L'exemple espagnol est justement souvent mis en avant par le gouvernement pour justifier ses derniers reculs sur les dispositifs de soutien à la filière. La mise en place d'un tarif d'achat avantageux avait créé une véritable bulle spéculative. Les acteurs n'apprécient pas de se voir opposer cet argument : ''cela fait trois ans que nous prévenons le gouvernement sur un risque d'emballement de la filière, à l'image de ce qui s'est passé en Espagne. Or, la mise en place d'un moratoire ne constitue pas un bon remède : cela va tuer les plus petits qui sont souvent les plus honnêtes'', note Raphaël Claustre.
La cadre réglementaire envisagé ne satisfait pas
Le futur cadre réglementaire pourrait prendre la forme d'un appel d'offres afin de maîtriser les volumes installés. Pour Raphaël Claustre, ''les six expériences d'appel d'offres mises en places dans le secteur des énergies renouvelables ont toutes aboutit à des échecs. Ce dispositif ne fonctionne pas pour des technologies qui manquent de maturité. Cela va favoriser les très gros projets au détriment des plus petits. L'idée de fixer des quotas de puissance installée est toute aussi mauvaise : cela veut dire que le secteur va travailler de janvier à avril et s'arrêter une fois ce quota atteint ?''.
La filière est favorable à un maintien des tarifs d'achats, progressivement dégressifs : ''nous proposons que des objectifs soient fixés pour chaque filière. Le tarif d'achat pourrait être révisé à chaque trimestre en fonction de l'avancement de la filière par rapport à ces objectifs.
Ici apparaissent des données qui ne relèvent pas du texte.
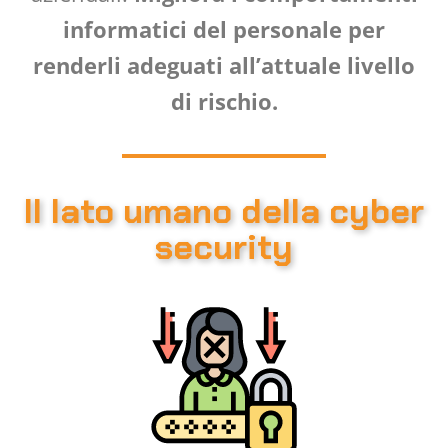
informatici del personale per
renderli adeguati all’attuale livello
di rischio.
Il lato umano della cyber
security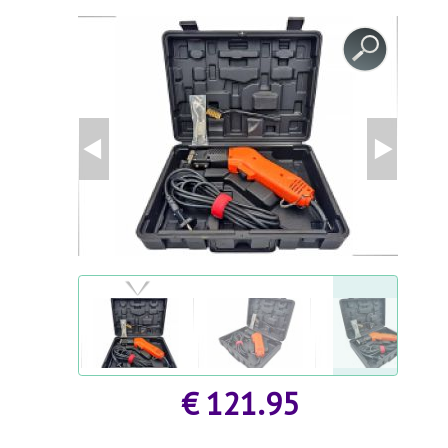
GESUNDHEIT UND SCHÖNHEIT
ZUBEHÖR FÜR GEWÄCHSHÄUSER
AGROFOLIEN UND FOLIEN
MODULGARTENGEBÄUDE
FRÜHBEET
AGROFOLIEN UND FOLIEN
BEETEINFASSUNGEN UND GARTENWEGE
STÜTZEN FÜR PFLANZEN UND STRÄUCHER
BEETEINFASSUNGEN UND GARTENWEGE
GARTENMÖBEL
GARTENTECHNIK
SCHWEIßGERÄTE UND ZUBEHÖR
€ 121.95
STYROPORSCHNEIDER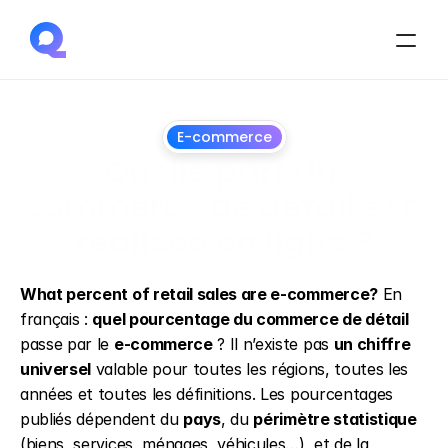
E-commerce
Quelle part du 
commerce de détail est 
réalisée en ligne ?
22
mai
2026
What percent of retail sales are e-commerce?
 En 
français : 
quel pourcentage du commerce de détail
passe par le 
e-commerce
 ? Il n’existe pas 
un chiffre 
universel
 valable pour toutes les régions, toutes les 
années et toutes les définitions. Les pourcentages 
publiés dépendent du 
pays
, du 
périmètre statistique
(biens, services, ménages, véhicules…), et de la 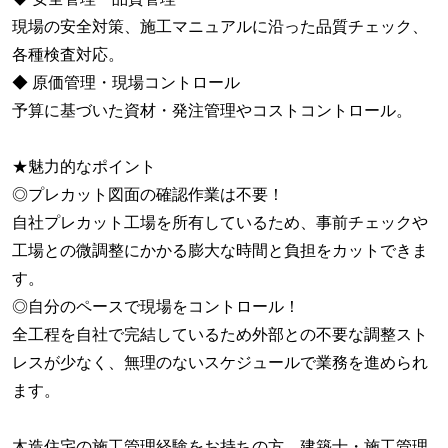
現場の安全対策、施工マニュアルに沿った品質チェック、
各種検査対応。
◆ 原価管理・現場コントロール
予算に基づいた資材・発注管理やコストコントロール。
★魅力的なポイント
◎プレカット図面の確認作業は不要！
自社プレカット工場を所有しているため、事前チェックや
工場との微調整にかかる膨大な時間と負担をカットできま
す。
◎自分のペースで現場をコントロール！
全工程を自社で完結しているため外部との不要な調整スト
レスが少なく、無理のないスケジュールで業務を進められ
ます。
木造住宅の施工管理経験をお持ちの方、建築士・施工管理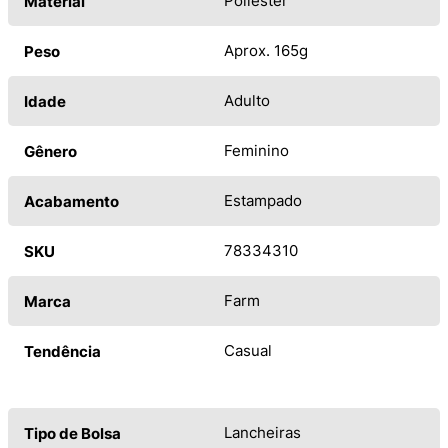
Poliéster
Material
Aprox. 165g
Peso
Adulto
Idade
Feminino
Gênero
Estampado
Acabamento
78334310
SKU
Farm
Marca
Casual
Tendência
Lancheiras
Tipo de Bolsa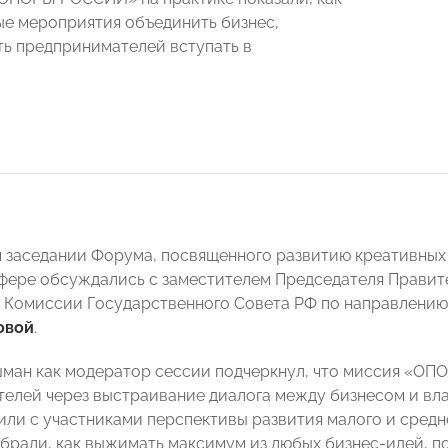
ые мероприятия объединить бизнес,
ь предпринимателей вступать в
 заседании Форума, посвященного развитию креативных 
фере обсуждались с заместителем Председателя Правит
 Комиссии Государственного Совета РФ по направлению
овой
.
ман как модератор сессии подчеркнул, что миссия «О
елей через выстраивание диалога между бизнесом и вла
или с участниками перспективы развития малого и средне
брали, как выжимать максимум из любых бизнес-идей, по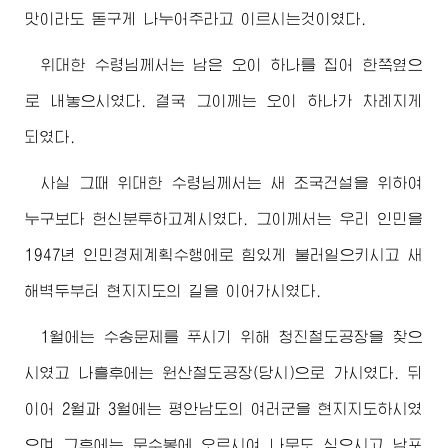
맛이라도 돋구게 나누어주라고 이르시는것이였다.
위대한
수령님
께서는 남은 오이 하나를 집어 한쪽옆으
로 내놓으시였다. 결국 그이께는 오이 하나가 차례지게
되였다.
사실 그때
위대한
수령님
께서는 새 조국건설을 위하여
누구보다 헌신분투하고계시였다. 그이께서는 우리 인민을
1947년 인민경제계획수행에로 힘있게 불러일으키시고 새
해벽두부터 현지지도의 길을 이어가시였다.
1월에는 수송문제를 푸시기 위해 청진철도공장을 찾으
시였고 나흘후에는 원산철도공장(당시)으로 가시였다. 뒤
이어 2월과 3월에는 평안남도의 여러군을 현지지도하시였
으며 그후에는 문수봉에 오르시여 나무도 심으시고 남포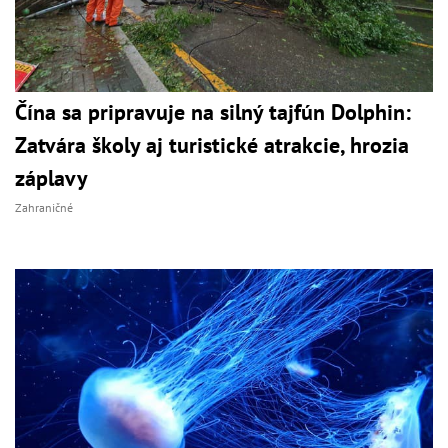
Čína sa pripravuje na silný tajfún Dolphin:
Zatvára školy aj turistické atrakcie, hrozia
záplavy
Zahraničné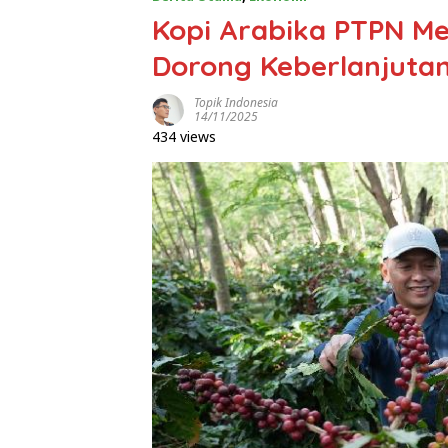
Kopi Arabika PTPN Me
Dorong Keberlanjuta
Topik Indonesia
14/11/2025
434 views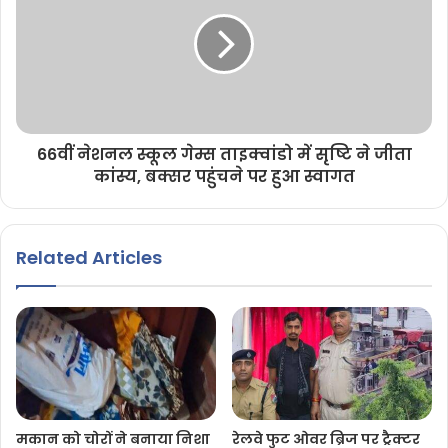
66वीं नेशनल स्कूल गेम्स ताइक्वांडो में सृष्टि ने जीता
कांस्य, बक्सर पहुंचने पर हुआ स्वागत
Related Articles
मकान को चोरों ने बनाया निशा
रेलवे फुट ओवर ब्रिज पर ट्रैक्टर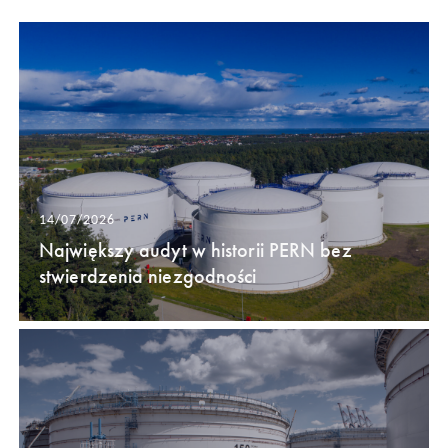
14/07/2026
Największy audyt w historii PERN bez
stwierdzenia niezgodności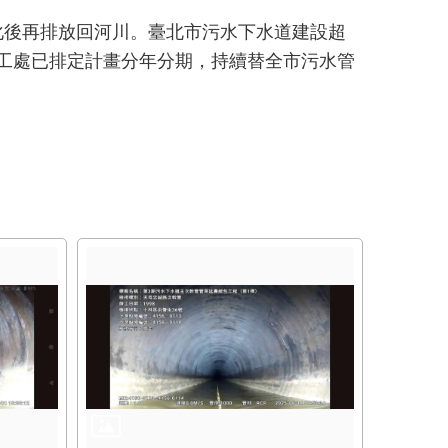
化後再排放回河川。臺北市污水下水道建設超
衛工處已排定計畫分年分期，持續替全市污水管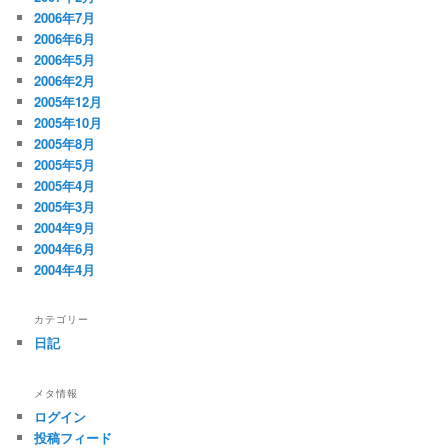
2006年7月
2006年6月
2006年5月
2006年2月
2005年12月
2005年10月
2005年8月
2005年5月
2005年4月
2005年3月
2004年9月
2004年6月
2004年4月
カテゴリー
日記
メタ情報
ログイン
投稿フィード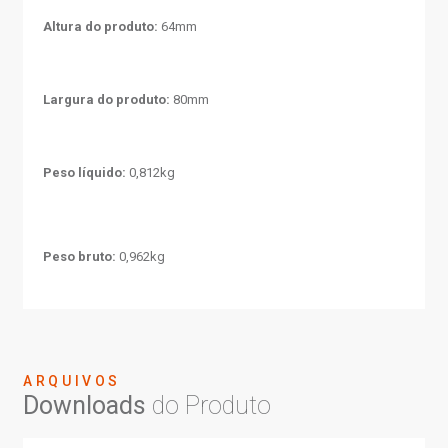
Altura do produto:
64mm
Largura do produto:
80mm
Peso líquido:
0,812kg
Peso bruto:
0,962kg
ARQUIVOS
Downloads
do Produto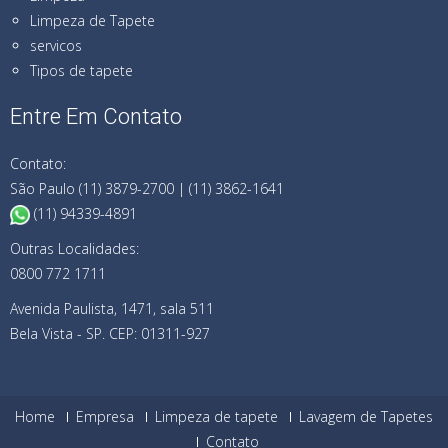
Limpeza de Tapete
servicos
Tipos de tapete
Entre Em Contato
Contato:
São Paulo (11) 3879-2700 | (11) 3862-1641
(11) 94339-4891
Outras Localidades:
0800 772 1711
Avenida Paulista, 1471, sala 511
Bela Vista - SP. CEP: 01311-927
Home
Empresa
Limpeza de tapete
Lavagem de Tapetes
Contato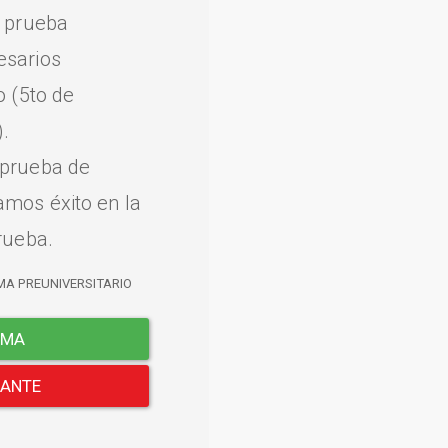
a prueba
esarios
o (5to de
.
 prueba de
amos éxito en la
rueba.
MA PREUNIVERSITARIO
EMA
LANTE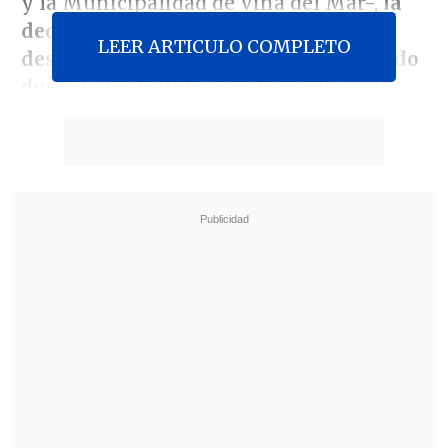
y la Municipalidad de Viña del Mar-,
la
decisión "responde al destacado
LEER ARTICULO COMPLETO
desempeño que ambos han demostrado
durante las últimas dos versiones del
Festival, donde su trabajo ha sido
ampliamente valorado tanto por la
crítica especializada como por el
público".
Revisa también
Karol G incluirá colaboraciones con Bruno
Mars y Drake en su nuevo disco
"Pidió perdón de rodillas": Revelan
desgarradores testimonios sobre las últimas
horas de Liam Payne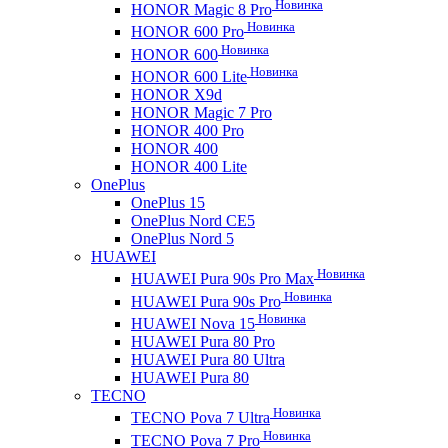
Новинка
HONOR Magic 8 Pro
Новинка
HONOR 600 Pro
Новинка
HONOR 600
Новинка
HONOR 600 Lite
HONOR X9d
HONOR Magic 7 Pro
HONOR 400 Pro
HONOR 400
HONOR 400 Lite
OnePlus
OnePlus 15
OnePlus Nord CE5
OnePlus Nord 5
HUAWEI
Новинка
HUAWEI Pura 90s Pro Max
Новинка
HUAWEI Pura 90s Pro
Новинка
HUAWEI Nova 15
HUAWEI Pura 80 Pro
HUAWEI Pura 80 Ultra
HUAWEI Pura 80
TECNO
Новинка
TECNO Pova 7 Ultra
Новинка
TECNO Pova 7 Pro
Si la filière est en retard, on ne baisse pas ou peu le tarif d'achat, si la filière est en avance, la baisse peut être plus importante, explique Stéphane Maureau. Un tel dispositif est basé sur la vitesse à laquelle la filière avance réellement''.
L'argument de l'emploi et des coûts ne convainc pas
Pour justifier ses décisions, le gouvernement avance que le développement de la filière est coûteux et peu créateur d'emplois en France aujourd'hui. Des arguments que réfutent les professionnels.
''Il faut arrêter la malhonnêteté intellectuelle. Si la filière se développe correctement, la CSPE devrait atteindre 1 milliard d'euros par an contre 120 millions aujourd'hui. Comparée aux 200 milliards d'euros nécessaires dans les décennies à venir pour l'entretien des centrales nucléaires, c'est peu'', analyse Stéphane Maureau.
En ce qui concerne les emplois, l'entrepreneur précise que ''l'histoire du photovoltaïque français s'écrira d'abord avec les PME, suivant l'exemple allemand. Or, le projet du gouvernement va favoriser les grands groupes au détriment des plus petits. De nombreux projets industriels qui sont dans les cartons aujourd'hui seront mort-nés si le gouvernement poursuit sa logique. Comment la filière française peut être dans la course de la troisième ou quatrième génération si elle n'est pas sur la deuxième génération aujourd'hui ? Pour développer une production française, il faut d'abord qu'il y ait un marché français. Or, il n'y aura pas de filière française si l'état affiche un renoncement''.